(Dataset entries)
--
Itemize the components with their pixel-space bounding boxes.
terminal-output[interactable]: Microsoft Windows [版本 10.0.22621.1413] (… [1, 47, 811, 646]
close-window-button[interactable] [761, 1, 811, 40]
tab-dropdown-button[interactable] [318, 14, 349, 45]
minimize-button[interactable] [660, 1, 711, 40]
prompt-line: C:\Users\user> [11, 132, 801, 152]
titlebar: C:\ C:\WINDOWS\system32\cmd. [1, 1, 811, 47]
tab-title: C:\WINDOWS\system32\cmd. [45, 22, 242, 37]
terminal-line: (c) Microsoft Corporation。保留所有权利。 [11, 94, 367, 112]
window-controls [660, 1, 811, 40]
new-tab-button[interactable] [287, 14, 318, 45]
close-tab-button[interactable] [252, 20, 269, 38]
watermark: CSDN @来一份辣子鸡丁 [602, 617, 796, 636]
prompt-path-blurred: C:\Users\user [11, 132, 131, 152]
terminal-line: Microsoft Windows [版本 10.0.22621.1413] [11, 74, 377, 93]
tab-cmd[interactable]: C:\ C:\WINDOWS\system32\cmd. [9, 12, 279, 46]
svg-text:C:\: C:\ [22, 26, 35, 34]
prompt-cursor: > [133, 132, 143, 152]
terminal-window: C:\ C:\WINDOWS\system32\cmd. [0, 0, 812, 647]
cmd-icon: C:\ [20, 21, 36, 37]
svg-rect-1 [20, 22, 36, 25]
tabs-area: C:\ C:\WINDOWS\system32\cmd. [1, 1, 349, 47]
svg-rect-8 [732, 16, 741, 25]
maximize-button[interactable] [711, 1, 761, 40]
--
Work request: Transcribe the full set of records precisely.

Task result:
Itemize the components with their pixel-space bounding boxes.
terminal-output[interactable]: Microsoft Windows [版本 10.0.22621.1413] (… [1, 47, 811, 646]
close-window-button[interactable] [761, 1, 811, 40]
tab-dropdown-button[interactable] [318, 14, 349, 45]
minimize-button[interactable] [660, 1, 711, 40]
prompt-line: C:\Users\user> [11, 132, 801, 152]
titlebar: C:\ C:\WINDOWS\system32\cmd. [1, 1, 811, 47]
tab-title: C:\WINDOWS\system32\cmd. [45, 22, 242, 37]
terminal-line: (c) Microsoft Corporation。保留所有权利。 [11, 94, 367, 112]
window-controls [660, 1, 811, 40]
new-tab-button[interactable] [287, 14, 318, 45]
close-tab-button[interactable] [252, 20, 269, 38]
watermark: CSDN @来一份辣子鸡丁 [602, 617, 796, 636]
prompt-path-blurred: C:\Users\user [11, 132, 131, 152]
terminal-line: Microsoft Windows [版本 10.0.22621.1413] [11, 74, 377, 93]
tab-cmd[interactable]: C:\ C:\WINDOWS\system32\cmd. [9, 12, 279, 46]
svg-text:C:\: C:\ [22, 26, 35, 34]
prompt-cursor: > [133, 132, 143, 152]
terminal-window: C:\ C:\WINDOWS\system32\cmd. [0, 0, 812, 647]
cmd-icon: C:\ [20, 21, 36, 37]
svg-rect-1 [20, 22, 36, 25]
tabs-area: C:\ C:\WINDOWS\system32\cmd. [1, 1, 349, 47]
svg-rect-8 [732, 16, 741, 25]
maximize-button[interactable] [711, 1, 761, 40]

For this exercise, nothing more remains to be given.